Gue kembali melihat arloji dan sekarang sudah saatnya gue tidur. Gue menghampiri Kendra, menepuk pundaknya pelan, supaya tidak membangunkan Adara dan Meysha yang sedang tertidur lelap.
Untung saja, Kendra langsung bangun dengan sigap. "Udah bagian gue, ya?"
Gue mengangguk. "s*****a tetap di tangan ya, untuk jaga-jaga," pesan gue sambil menyerahkan arloji kepadanya, yang langsung ia sambut.
Kendra langsung mengambil senjatanya dan berdiri. "Selamat malam." Lalu melanjutkan langkah menuju api unggun.
Gue membaringkan tubuh, memaksa diri untuk terlelap. Karena gue memerlukan istirahat, supaya besok tenaga gue sudah pulih seratus persen.
***
"Ray, bangun. Udah pagi, nih."
Gue membuka mata, dan menemukan Meysha yang tersenyum menatap gue. Ya ampun, ini adalah hal yang selama ini gue impikan. Meysha, wajah pertama yang gue lihat saat bangun tidur.
Gue beranjak duduk.
"Mending lo cuci muka dulu, biar seger. Sembari nunggu Kendra sama Adara yang lagi siapin sarapan."

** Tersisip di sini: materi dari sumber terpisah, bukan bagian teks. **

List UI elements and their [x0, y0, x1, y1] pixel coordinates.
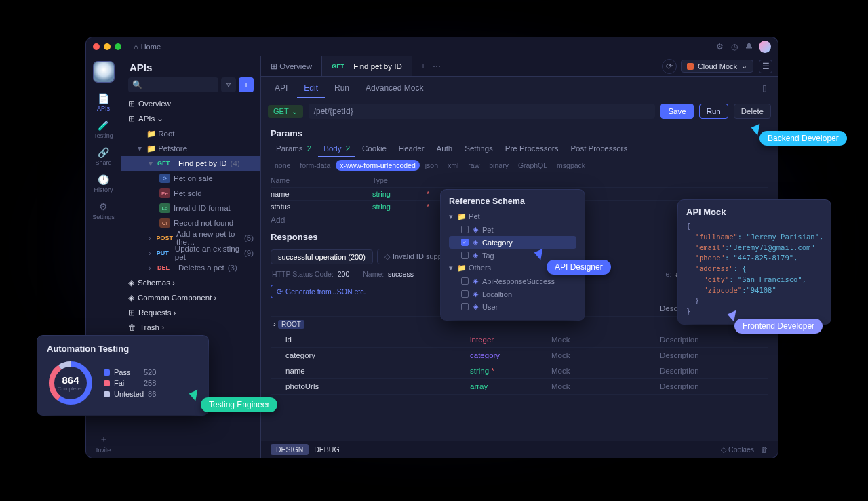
- schema-row[interactable]: namestring *MockDescription: [271, 363, 768, 379]
- titlebar: ⌂ Home ⚙︎ ◷ 🔔︎: [86, 37, 778, 56]
- close-dot[interactable]: [93, 43, 100, 50]
- root-folder[interactable]: 📁 Root: [121, 126, 260, 141]
- cookies-button[interactable]: ◇ Cookies: [721, 445, 754, 454]
- request-bar: GET ⌄ /pet/{petId} Save Run Delete: [261, 98, 778, 124]
- help-icon[interactable]: ◷: [729, 42, 740, 52]
- bodytype-GraphQL[interactable]: GraphQL: [514, 160, 551, 171]
- legend-row: Pass520: [104, 367, 156, 378]
- run-button[interactable]: Run: [699, 104, 728, 119]
- rail-item-settings[interactable]: ⚙︎Settings: [92, 197, 115, 224]
- subtab-advanced mock[interactable]: Advanced Mock: [359, 79, 430, 98]
- layout-icon[interactable]: ▯: [758, 79, 771, 98]
- ref-item[interactable]: ◈Pet: [449, 223, 576, 236]
- bodytype-msgpack[interactable]: msgpack: [553, 160, 589, 171]
- tab-menu-icon[interactable]: ⋯: [433, 62, 441, 71]
- petstore-folder[interactable]: ▾📁 Petstore: [121, 141, 260, 156]
- bodytype-form-data[interactable]: form-data: [296, 160, 334, 171]
- search-input[interactable]: 🔍: [128, 77, 218, 92]
- save-button[interactable]: Save: [660, 104, 693, 119]
- api-item[interactable]: ▾GET Find pet by ID (4): [121, 156, 260, 171]
- avatar[interactable]: [759, 41, 771, 53]
- response-tab[interactable]: successful operation (200): [271, 249, 373, 264]
- bodytype-xml[interactable]: xml: [443, 160, 462, 171]
- param-tab-cookie[interactable]: Cookie: [357, 141, 392, 157]
- overview-node[interactable]: ⊞ Overview: [121, 96, 260, 111]
- rail-invite[interactable]: ＋Invite: [86, 429, 121, 458]
- api-item[interactable]: ›PUT Update an existing pet (9): [121, 245, 260, 260]
- max-dot[interactable]: [115, 43, 121, 50]
- schema-row[interactable]: photoUrlsarrayMockDescription: [271, 379, 768, 395]
- apis-root-node[interactable]: ⊞ APIs ⌄: [121, 111, 260, 126]
- param-tabs: Params 2Body 2CookieHeaderAuthSettingsPr…: [261, 141, 778, 157]
- reference-schema-title: Reference Schema: [449, 197, 576, 206]
- bodytype-binary[interactable]: binary: [485, 160, 513, 171]
- workspace-avatar[interactable]: [94, 62, 114, 82]
- rail-item-apis[interactable]: 📄APIs: [92, 89, 115, 116]
- tabs-bar: ⊞ OverviewGET Find pet by ID ＋⋯ ⟳ Cloud …: [261, 56, 778, 77]
- tab[interactable]: ⊞ Overview: [261, 56, 322, 76]
- delete-button[interactable]: Delete: [734, 104, 771, 119]
- schema-row[interactable]: idintegerMockDescription: [271, 332, 768, 348]
- bodytype-raw[interactable]: raw: [464, 160, 484, 171]
- ref-item[interactable]: ◈Localtion: [449, 287, 576, 300]
- add-button[interactable]: ＋: [239, 77, 254, 92]
- debug-mode-button[interactable]: DEBUG: [309, 444, 344, 455]
- api-sub-item[interactable]: ⟳ Pet on sale: [121, 171, 260, 186]
- param-tab-auth[interactable]: Auth: [431, 141, 458, 157]
- sidebar-section-requests[interactable]: ⊞ Requests ›: [121, 305, 260, 320]
- badge-designer: API Designer: [547, 260, 611, 275]
- ref-item[interactable]: ◈ApiResponseSuccess: [449, 275, 576, 287]
- rail-item-testing[interactable]: 🧪Testing: [92, 116, 115, 143]
- method-selector[interactable]: GET ⌄: [268, 105, 303, 118]
- gear-icon[interactable]: ⚙︎: [714, 42, 725, 52]
- bodytype-none[interactable]: none: [271, 160, 294, 171]
- rail-item-share[interactable]: 🔗Share: [92, 143, 115, 170]
- param-tab-header[interactable]: Header: [393, 141, 430, 157]
- param-tab-settings[interactable]: Settings: [459, 141, 498, 157]
- url-input[interactable]: /pet/{petId}: [309, 104, 656, 119]
- sidebar-section-schemas[interactable]: ◈ Schemas ›: [121, 275, 260, 290]
- add-tab-icon[interactable]: ＋: [419, 60, 427, 72]
- bell-icon[interactable]: 🔔︎: [744, 42, 755, 52]
- sidebar-section-common component[interactable]: ◈ Common Component ›: [121, 290, 260, 305]
- api-mock-json: { "fullname": "Jeremy Parisian", "email"…: [686, 221, 823, 317]
- schema-row[interactable]: categorycategoryMockDescription: [271, 348, 768, 363]
- api-item[interactable]: ›POST Add a new pet to the… (5): [121, 231, 260, 245]
- bodytype-json[interactable]: json: [421, 160, 442, 171]
- ref-item[interactable]: ✓◈Category: [449, 236, 576, 249]
- subtab-api[interactable]: API: [268, 79, 294, 98]
- api-sub-item[interactable]: Lo Invalid ID format: [121, 201, 260, 216]
- ref-item[interactable]: ◈User: [449, 300, 576, 313]
- body-type-selector: noneform-datax-www-form-urlencodedjsonxm…: [261, 157, 778, 174]
- subtab-edit[interactable]: Edit: [297, 79, 325, 98]
- reference-schema-popover: Reference Schema ▾📁 Pet◈Pet✓◈Category◈Ta…: [441, 190, 585, 320]
- traffic-lights: [93, 43, 121, 50]
- sidebar-title: APIs: [121, 56, 260, 77]
- legend-row: Untested86: [104, 388, 156, 399]
- breadcrumb[interactable]: ⌂ Home: [134, 43, 161, 51]
- design-mode-button[interactable]: DESIGN: [271, 444, 309, 455]
- layout-toggle[interactable]: ☰: [759, 60, 772, 73]
- automation-title: Automation Testing: [47, 344, 199, 354]
- refresh-icon[interactable]: ⟳: [662, 59, 677, 74]
- param-tab-body[interactable]: Body 2: [318, 141, 355, 157]
- automation-card: Automation Testing 864Completed Pass520F…: [37, 336, 208, 415]
- rail-item-history[interactable]: 🕘History: [92, 170, 115, 197]
- ref-group[interactable]: ▾📁 Pet: [449, 210, 576, 223]
- api-item[interactable]: ›DEL Deletes a pet (3): [121, 260, 260, 275]
- filter-button[interactable]: ▿: [221, 77, 236, 92]
- param-tab-post-processors[interactable]: Post Processors: [565, 141, 633, 157]
- bodytype-x-www-form-urlencoded[interactable]: x-www-form-urlencoded: [336, 160, 419, 171]
- environment-selector[interactable]: Cloud Mock ⌄: [681, 60, 753, 73]
- trash-icon[interactable]: 🗑: [761, 445, 768, 454]
- param-tab-params[interactable]: Params 2: [271, 141, 317, 157]
- footer: DESIGN DEBUG ◇ Cookies🗑: [261, 441, 778, 458]
- badge-backend: Backend Developer: [760, 131, 847, 146]
- api-sub-item[interactable]: Pe Pet sold: [121, 186, 260, 201]
- param-tab-pre-processors[interactable]: Pre Processors: [500, 141, 564, 157]
- api-sub-item[interactable]: CI Record not found: [121, 216, 260, 231]
- sidebar-section-trash[interactable]: 🗑 Trash ›: [121, 320, 260, 335]
- min-dot[interactable]: [104, 43, 111, 50]
- tab[interactable]: GET Find pet by ID: [322, 56, 412, 76]
- subtab-run[interactable]: Run: [328, 79, 356, 98]
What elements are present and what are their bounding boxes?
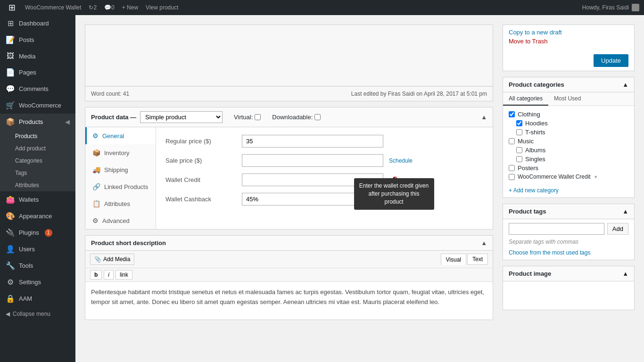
schedule-link[interactable]: Schedule (389, 157, 413, 164)
tags-collapse-btn[interactable]: ▲ (622, 208, 628, 215)
sale-price-input[interactable] (242, 154, 383, 167)
wallet-cashback-row: Wallet Cashback (165, 193, 483, 206)
downloadable-label: Downloadable: (272, 114, 313, 121)
tab-linked-products[interactable]: 🔗 Linked Products (85, 178, 156, 195)
link-button[interactable]: link (116, 270, 132, 280)
collapse-menu-button[interactable]: ◀ Collapse menu (0, 307, 75, 321)
copy-draft-link[interactable]: Copy to a new draft (509, 29, 628, 36)
image-collapse-btn[interactable]: ▲ (622, 270, 628, 277)
sidebar-item-media[interactable]: 🖼 Media (0, 48, 75, 64)
site-name-item[interactable]: WooCommerce Wallet (21, 0, 85, 15)
downloadable-checkbox[interactable] (314, 114, 321, 120)
products-submenu: Products Add product Categories Tags Att… (0, 130, 75, 191)
regular-price-input[interactable]: 35 (242, 135, 383, 148)
avatar (632, 4, 639, 11)
sidebar-item-products[interactable]: 📦 Products ◀ (0, 114, 75, 130)
sidebar-item-appearance[interactable]: 🎨 Appearance (0, 208, 75, 224)
format-buttons-bar: b i link (85, 268, 493, 282)
categories-tabs: All categories Most Used (503, 92, 634, 106)
category-checkbox-tshirts[interactable] (516, 129, 522, 135)
dashboard-icon: ⊞ (6, 19, 15, 28)
bold-label: b (94, 272, 98, 278)
sidebar-item-posts[interactable]: 📝 Posts (0, 32, 75, 48)
short-desc-editor-body[interactable]: Pellentesque habitant morbi tristique se… (85, 282, 493, 320)
sidebar-item-users[interactable]: 👤 Users (0, 241, 75, 257)
tab-attributes[interactable]: 📋 Attributes (85, 195, 156, 212)
category-checkbox-music[interactable] (509, 138, 515, 144)
category-checkbox-albums[interactable] (516, 147, 522, 153)
publish-box: Copy to a new draft Move to Trash Update (503, 25, 635, 71)
tags-input-row: Add (503, 219, 634, 239)
add-media-button[interactable]: 📎 Add Media (90, 254, 134, 265)
sidebar-item-woocommerce[interactable]: 🛒 WooCommerce (0, 97, 75, 114)
product-image-box: Product image ▲ (503, 266, 635, 310)
category-label-clothing: Clothing (518, 111, 540, 118)
sidebar-label-appearance: Appearance (19, 213, 52, 220)
product-tags-header: Product tags ▲ (503, 204, 634, 219)
sale-price-row: Sale price ($) Schedule (165, 154, 483, 167)
new-item[interactable]: + New (118, 0, 142, 15)
bold-button[interactable]: b (90, 270, 102, 280)
sale-price-label: Sale price ($) (165, 157, 236, 164)
product-data-collapse-btn[interactable]: ▲ (481, 114, 487, 121)
users-icon: 👤 (6, 245, 15, 254)
howdy-text: Howdy, Firas Saidi (582, 4, 629, 11)
product-image-header: Product image ▲ (503, 266, 634, 281)
categories-collapse-btn[interactable]: ▲ (622, 81, 628, 88)
linked-products-tab-icon: 🔗 (92, 183, 100, 190)
category-label-music: Music (518, 138, 534, 145)
wallet-credit-tooltip: Enter the wallet credit given after purc… (354, 178, 434, 209)
wallets-icon: 👛 (6, 195, 15, 204)
submenu-label-attributes: Attributes (15, 182, 39, 189)
submenu-item-categories[interactable]: Categories (0, 155, 75, 167)
add-new-category-link[interactable]: + Add new category (509, 187, 559, 194)
sidebar-item-aam[interactable]: 🔒 AAM (0, 290, 75, 307)
category-label-tshirts: T-shirts (525, 129, 545, 136)
category-checkbox-singles[interactable] (516, 156, 522, 162)
visual-tab[interactable]: Visual (441, 254, 466, 265)
tab-shipping[interactable]: 🚚 Shipping (85, 161, 156, 178)
comments-item[interactable]: 💬 0 (100, 0, 118, 15)
attributes-tab-icon: 📋 (92, 200, 100, 207)
italic-button[interactable]: i (104, 270, 114, 280)
wp-logo-item[interactable]: ⊞ (5, 0, 21, 15)
tab-inventory[interactable]: 📦 Inventory (85, 144, 156, 161)
view-product-item[interactable]: View product (142, 0, 182, 15)
wallet-credit-row: Wallet Credit ❓ Enter the wallet credit … (165, 173, 483, 186)
sidebar-item-dashboard[interactable]: ⊞ Dashboard (0, 15, 75, 32)
most-used-tab[interactable]: Most Used (548, 92, 586, 106)
sidebar-label-woocommerce: WooCommerce (19, 102, 61, 109)
virtual-checkbox[interactable] (255, 114, 261, 120)
short-desc-collapse-btn[interactable]: ▲ (481, 239, 487, 247)
tags-add-button[interactable]: Add (607, 223, 628, 235)
sidebar-item-wallets[interactable]: 👛 Wallets (0, 191, 75, 208)
category-checkbox-wc-wallet[interactable] (509, 174, 515, 180)
updates-item[interactable]: ↻ 2 (85, 0, 100, 15)
text-tab[interactable]: Text (467, 254, 488, 265)
category-checkbox-posters[interactable] (509, 165, 515, 171)
submenu-item-tags[interactable]: Tags (0, 167, 75, 179)
product-type-select[interactable]: Simple product Variable product Grouped … (140, 111, 223, 123)
sidebar-item-settings[interactable]: ⚙ Settings (0, 274, 75, 290)
wallet-credit-tooltip-wrap: ❓ Enter the wallet credit given after pu… (389, 176, 399, 184)
category-checkbox-hoodies[interactable] (516, 120, 522, 126)
updates-icon: ↻ (89, 4, 93, 11)
move-to-trash-link[interactable]: Move to Trash (509, 38, 628, 45)
sidebar-item-plugins[interactable]: 🔌 Plugins 1 (0, 224, 75, 241)
product-tabs: ⚙ General 📦 Inventory 🚚 Shipping 🔗 (85, 127, 156, 229)
sidebar-item-pages[interactable]: 📄 Pages (0, 64, 75, 81)
choose-tags-link[interactable]: Choose from the most used tags (509, 249, 590, 256)
tab-advanced[interactable]: ⚙ Advanced (85, 212, 156, 229)
submenu-item-attributes[interactable]: Attributes (0, 179, 75, 191)
product-data-label: Product data — (91, 114, 136, 121)
category-checkbox-clothing[interactable] (509, 111, 515, 117)
tags-input[interactable] (509, 223, 604, 235)
sidebar-item-comments[interactable]: 💬 Comments (0, 81, 75, 97)
tab-general[interactable]: ⚙ General (85, 127, 156, 144)
update-button[interactable]: Update (594, 54, 628, 67)
submenu-item-products-list[interactable]: Products (0, 130, 75, 142)
sidebar-item-tools[interactable]: 🔧 Tools (0, 257, 75, 274)
all-categories-tab[interactable]: All categories (503, 92, 548, 106)
linked-products-tab-label: Linked Products (104, 183, 148, 190)
submenu-item-add-product[interactable]: Add product (0, 142, 75, 155)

Gue menurut dan menerima botol dari Meysha. Membasuhkan sedikit air ke wajah, bagaimana pun juga, kita harus tetap hemat.
"Sekarang jam berapa?"
"Jam enam pagi."
"Yang jaga setelah Kendra siapa?"
"Gue, setelah itu Adara."
Gue mengangguk.
"Kendra dan Adara kompak banget, ya," komentar Meysha sambil melihat Kendra dan Adara yang sedang membakar sesuatu di api unggun.
"Kan merkea pacaran."
Meysha tersenyum. "Iya sih, tapi gue senang aja gitu lihatnya. Jadi pengen kayak gitu juga."
Sama gue aja gimana?
Gue terkekeh. "Emang udah ada bayangan pengen kayak mereka sama siapa?"
Dia menoleh, menatap gue. "Mungkin," jawabnya ragu.
"Siapa tuh?"
"Ada deh."
Kami berdua terkekeh.
"Ke sana yuk, bantu-bantu," ajak Meysha.
Gue menurut dan kami pun berjalan menghampiri Kendra dan Adara.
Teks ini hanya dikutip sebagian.